#### [Problem details]
Among the entries below, find each line holding "Task" and return it.
(Records supplied begins)
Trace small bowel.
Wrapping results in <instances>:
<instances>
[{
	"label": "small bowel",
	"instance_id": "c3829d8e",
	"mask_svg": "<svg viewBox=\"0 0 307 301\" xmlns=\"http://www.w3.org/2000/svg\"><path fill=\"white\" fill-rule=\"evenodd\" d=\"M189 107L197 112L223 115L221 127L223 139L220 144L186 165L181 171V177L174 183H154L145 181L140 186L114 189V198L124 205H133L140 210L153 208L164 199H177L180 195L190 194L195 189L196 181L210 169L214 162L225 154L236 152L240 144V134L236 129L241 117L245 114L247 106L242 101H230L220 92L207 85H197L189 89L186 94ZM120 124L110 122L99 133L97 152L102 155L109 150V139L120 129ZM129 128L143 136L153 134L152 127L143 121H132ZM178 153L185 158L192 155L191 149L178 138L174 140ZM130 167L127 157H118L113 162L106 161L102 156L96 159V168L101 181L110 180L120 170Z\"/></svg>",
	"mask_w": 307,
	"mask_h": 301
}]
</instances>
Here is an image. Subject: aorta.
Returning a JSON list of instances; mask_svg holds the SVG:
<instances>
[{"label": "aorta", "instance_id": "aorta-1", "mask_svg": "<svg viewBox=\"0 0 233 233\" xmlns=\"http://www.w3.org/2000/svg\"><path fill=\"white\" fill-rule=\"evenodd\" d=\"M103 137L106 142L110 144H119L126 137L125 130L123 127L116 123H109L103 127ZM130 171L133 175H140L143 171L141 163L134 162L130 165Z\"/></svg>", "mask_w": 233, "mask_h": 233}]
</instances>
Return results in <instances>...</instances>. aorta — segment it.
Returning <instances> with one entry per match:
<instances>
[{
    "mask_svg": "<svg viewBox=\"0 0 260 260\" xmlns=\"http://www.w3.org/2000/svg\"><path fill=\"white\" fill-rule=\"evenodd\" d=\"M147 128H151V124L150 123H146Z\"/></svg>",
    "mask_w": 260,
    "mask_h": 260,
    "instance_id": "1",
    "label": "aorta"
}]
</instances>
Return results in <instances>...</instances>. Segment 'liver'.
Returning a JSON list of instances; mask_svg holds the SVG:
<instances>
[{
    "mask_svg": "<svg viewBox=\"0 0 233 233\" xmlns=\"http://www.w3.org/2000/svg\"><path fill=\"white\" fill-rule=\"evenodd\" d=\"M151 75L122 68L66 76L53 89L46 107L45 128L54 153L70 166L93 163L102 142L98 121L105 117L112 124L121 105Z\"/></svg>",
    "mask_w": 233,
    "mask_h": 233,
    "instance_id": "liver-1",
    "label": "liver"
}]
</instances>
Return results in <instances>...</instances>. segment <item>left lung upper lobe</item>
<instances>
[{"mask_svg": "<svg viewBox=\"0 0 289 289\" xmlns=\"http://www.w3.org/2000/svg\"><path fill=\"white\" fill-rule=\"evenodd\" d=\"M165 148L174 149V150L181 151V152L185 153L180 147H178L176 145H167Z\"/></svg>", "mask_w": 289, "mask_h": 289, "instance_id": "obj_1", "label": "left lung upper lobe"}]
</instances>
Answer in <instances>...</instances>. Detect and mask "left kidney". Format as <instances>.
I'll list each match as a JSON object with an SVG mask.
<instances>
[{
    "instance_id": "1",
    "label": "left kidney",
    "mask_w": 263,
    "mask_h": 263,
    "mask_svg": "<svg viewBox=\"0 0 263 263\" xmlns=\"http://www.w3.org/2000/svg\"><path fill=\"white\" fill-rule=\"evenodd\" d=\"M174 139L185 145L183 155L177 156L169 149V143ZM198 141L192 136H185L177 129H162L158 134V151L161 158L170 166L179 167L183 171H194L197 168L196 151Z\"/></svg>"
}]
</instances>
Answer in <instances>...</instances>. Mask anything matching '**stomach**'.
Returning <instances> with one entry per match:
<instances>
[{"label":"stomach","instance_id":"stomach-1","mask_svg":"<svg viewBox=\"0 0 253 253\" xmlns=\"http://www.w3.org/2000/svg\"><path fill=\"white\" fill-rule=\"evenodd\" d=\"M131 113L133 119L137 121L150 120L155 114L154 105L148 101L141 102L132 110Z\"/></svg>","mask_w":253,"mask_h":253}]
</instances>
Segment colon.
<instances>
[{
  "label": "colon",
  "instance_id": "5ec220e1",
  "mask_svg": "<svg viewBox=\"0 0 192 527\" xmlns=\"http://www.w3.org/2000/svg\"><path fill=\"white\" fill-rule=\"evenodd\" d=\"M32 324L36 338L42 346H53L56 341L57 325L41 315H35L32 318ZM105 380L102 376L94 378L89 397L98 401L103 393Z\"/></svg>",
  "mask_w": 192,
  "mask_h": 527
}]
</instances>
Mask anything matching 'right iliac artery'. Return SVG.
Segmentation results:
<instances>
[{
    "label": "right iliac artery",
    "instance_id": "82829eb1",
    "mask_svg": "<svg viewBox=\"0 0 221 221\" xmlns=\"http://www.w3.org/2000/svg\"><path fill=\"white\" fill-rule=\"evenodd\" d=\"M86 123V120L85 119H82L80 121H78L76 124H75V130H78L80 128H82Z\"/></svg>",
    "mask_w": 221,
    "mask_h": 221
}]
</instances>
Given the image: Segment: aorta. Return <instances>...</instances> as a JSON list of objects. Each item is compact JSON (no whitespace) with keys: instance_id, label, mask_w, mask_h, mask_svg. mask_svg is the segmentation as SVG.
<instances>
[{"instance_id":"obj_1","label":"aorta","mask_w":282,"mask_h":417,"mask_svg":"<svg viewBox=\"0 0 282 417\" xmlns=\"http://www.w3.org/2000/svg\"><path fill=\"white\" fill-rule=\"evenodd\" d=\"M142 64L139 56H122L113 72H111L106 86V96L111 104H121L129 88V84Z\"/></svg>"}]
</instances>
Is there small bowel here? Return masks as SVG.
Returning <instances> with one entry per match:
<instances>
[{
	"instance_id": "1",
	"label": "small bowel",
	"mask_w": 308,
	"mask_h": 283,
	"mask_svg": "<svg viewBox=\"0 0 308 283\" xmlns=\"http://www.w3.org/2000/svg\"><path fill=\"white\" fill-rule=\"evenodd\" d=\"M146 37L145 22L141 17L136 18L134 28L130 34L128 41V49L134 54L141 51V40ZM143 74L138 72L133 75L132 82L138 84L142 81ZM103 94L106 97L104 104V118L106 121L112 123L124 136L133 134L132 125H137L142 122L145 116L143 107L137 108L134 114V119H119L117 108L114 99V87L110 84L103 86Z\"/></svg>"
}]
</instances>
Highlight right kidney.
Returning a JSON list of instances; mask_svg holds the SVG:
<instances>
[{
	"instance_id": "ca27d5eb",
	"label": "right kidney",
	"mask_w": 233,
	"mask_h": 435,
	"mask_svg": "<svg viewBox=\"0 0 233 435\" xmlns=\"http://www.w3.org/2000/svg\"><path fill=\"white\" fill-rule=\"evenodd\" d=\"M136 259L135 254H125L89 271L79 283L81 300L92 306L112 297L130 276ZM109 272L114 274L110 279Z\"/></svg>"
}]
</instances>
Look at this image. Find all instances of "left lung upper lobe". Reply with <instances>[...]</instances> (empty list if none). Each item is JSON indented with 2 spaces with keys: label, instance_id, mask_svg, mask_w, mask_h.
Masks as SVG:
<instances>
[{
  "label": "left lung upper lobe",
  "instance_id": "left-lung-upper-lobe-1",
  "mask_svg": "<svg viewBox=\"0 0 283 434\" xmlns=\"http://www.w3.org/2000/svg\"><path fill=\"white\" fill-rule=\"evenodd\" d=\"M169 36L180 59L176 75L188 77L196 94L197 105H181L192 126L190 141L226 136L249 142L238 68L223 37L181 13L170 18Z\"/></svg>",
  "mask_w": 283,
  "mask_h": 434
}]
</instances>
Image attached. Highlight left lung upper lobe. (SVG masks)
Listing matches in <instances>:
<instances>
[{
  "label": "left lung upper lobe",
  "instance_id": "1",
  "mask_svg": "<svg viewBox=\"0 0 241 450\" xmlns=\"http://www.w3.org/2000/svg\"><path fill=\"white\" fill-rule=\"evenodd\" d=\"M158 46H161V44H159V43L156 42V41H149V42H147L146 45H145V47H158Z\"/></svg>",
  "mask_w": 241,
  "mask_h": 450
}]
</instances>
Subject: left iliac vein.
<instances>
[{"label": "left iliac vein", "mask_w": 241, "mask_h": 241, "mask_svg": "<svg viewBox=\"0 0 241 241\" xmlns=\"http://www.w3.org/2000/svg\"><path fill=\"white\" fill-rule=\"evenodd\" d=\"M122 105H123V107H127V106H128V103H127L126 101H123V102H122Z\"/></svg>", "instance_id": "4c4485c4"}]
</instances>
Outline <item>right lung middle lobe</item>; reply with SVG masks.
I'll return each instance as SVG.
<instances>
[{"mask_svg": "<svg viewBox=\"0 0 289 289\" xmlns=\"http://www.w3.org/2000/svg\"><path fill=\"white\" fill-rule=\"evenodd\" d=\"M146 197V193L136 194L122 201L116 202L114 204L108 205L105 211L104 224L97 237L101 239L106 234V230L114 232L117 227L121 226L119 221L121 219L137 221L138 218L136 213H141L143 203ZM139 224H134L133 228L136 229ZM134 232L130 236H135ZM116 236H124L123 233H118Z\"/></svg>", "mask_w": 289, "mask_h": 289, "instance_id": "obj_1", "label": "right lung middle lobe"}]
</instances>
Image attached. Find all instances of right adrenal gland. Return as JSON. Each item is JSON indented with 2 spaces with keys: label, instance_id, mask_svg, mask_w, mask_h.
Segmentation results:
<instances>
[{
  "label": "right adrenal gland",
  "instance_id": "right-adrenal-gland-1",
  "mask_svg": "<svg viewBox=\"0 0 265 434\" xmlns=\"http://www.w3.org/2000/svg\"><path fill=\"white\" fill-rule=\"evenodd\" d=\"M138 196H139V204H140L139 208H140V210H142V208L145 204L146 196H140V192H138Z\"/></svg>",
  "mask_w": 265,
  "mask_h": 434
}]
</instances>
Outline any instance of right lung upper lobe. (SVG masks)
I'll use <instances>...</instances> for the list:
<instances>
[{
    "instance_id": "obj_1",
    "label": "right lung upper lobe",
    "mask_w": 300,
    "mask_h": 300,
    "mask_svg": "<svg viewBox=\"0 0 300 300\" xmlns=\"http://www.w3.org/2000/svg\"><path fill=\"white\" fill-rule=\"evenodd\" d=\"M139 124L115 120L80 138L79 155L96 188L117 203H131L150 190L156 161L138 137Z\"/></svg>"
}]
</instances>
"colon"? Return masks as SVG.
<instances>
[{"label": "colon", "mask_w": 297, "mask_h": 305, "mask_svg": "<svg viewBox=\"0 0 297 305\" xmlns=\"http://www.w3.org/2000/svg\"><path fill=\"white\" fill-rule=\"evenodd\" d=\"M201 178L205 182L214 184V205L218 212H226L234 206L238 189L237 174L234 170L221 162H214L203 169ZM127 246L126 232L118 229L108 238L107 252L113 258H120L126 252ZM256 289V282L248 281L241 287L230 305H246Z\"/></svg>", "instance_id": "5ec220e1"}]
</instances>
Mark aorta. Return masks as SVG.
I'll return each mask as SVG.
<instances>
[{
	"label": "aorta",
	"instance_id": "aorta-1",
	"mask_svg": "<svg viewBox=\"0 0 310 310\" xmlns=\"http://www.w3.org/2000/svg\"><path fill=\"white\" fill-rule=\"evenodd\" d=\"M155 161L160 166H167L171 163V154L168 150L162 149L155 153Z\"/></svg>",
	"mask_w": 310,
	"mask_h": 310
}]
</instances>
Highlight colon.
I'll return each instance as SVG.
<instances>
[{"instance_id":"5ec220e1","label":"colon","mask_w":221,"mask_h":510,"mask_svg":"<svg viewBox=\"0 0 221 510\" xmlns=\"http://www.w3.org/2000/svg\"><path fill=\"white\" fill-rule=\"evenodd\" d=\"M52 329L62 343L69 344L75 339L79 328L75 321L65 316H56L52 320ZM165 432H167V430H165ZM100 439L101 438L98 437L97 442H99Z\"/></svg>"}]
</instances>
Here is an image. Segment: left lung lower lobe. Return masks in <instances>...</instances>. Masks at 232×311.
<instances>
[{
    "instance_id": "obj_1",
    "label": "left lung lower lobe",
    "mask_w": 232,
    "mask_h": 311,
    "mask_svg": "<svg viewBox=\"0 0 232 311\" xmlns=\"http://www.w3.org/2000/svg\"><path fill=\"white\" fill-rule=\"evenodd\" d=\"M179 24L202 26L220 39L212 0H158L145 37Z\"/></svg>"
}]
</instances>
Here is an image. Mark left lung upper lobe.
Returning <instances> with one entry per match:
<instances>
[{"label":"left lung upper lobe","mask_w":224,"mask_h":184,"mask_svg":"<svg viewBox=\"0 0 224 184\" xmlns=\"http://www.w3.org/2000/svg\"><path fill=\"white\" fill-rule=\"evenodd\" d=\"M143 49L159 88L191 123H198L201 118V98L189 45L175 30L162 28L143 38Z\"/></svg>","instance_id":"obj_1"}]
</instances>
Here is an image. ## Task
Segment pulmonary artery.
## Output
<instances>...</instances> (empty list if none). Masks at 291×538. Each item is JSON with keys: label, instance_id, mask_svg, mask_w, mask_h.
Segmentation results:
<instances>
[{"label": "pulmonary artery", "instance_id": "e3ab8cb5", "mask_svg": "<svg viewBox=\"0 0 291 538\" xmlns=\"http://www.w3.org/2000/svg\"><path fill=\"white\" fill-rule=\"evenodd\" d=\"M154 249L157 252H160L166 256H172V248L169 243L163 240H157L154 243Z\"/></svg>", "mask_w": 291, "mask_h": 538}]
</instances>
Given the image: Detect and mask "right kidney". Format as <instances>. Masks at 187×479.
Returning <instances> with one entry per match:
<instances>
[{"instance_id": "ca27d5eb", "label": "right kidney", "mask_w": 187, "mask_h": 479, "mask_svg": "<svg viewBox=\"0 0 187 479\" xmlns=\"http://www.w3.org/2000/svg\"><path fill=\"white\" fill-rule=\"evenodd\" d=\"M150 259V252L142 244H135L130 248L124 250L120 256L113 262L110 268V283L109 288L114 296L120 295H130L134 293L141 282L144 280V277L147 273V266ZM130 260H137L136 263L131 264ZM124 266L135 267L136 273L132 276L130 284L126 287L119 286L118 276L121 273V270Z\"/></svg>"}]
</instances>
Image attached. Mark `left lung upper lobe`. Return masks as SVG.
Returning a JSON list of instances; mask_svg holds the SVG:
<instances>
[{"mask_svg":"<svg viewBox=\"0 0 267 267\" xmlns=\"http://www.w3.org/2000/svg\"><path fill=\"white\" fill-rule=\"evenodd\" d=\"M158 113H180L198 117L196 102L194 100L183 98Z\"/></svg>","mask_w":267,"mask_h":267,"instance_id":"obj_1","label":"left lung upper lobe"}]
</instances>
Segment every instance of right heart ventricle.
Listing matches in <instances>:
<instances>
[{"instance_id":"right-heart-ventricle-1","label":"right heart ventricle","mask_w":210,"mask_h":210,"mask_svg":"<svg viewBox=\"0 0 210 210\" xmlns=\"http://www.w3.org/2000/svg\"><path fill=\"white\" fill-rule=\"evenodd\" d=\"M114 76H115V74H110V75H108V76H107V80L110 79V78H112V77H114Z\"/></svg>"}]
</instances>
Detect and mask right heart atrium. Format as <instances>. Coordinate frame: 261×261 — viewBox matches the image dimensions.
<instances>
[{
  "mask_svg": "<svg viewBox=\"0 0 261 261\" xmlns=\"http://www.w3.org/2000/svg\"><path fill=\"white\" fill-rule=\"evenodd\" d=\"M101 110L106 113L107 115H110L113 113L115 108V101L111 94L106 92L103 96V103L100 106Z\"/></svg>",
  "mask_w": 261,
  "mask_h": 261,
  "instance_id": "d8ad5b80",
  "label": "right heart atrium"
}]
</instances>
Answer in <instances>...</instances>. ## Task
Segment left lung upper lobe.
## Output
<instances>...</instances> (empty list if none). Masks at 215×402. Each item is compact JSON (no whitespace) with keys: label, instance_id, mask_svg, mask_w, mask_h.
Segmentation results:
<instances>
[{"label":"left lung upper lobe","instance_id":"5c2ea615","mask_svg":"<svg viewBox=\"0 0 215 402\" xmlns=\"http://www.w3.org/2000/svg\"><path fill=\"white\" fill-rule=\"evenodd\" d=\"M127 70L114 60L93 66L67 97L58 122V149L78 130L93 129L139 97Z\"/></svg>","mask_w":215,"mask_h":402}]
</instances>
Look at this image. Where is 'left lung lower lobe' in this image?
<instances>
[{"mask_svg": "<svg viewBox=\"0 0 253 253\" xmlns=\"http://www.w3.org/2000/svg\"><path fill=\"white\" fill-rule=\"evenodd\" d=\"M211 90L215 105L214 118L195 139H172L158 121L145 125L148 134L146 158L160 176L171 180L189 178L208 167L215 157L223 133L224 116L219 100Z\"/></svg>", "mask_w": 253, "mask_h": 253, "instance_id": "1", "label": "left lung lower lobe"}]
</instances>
(Records supplied ends)
#### [Result]
Here is an image. ## Task
Answer in <instances>...</instances>. ## Task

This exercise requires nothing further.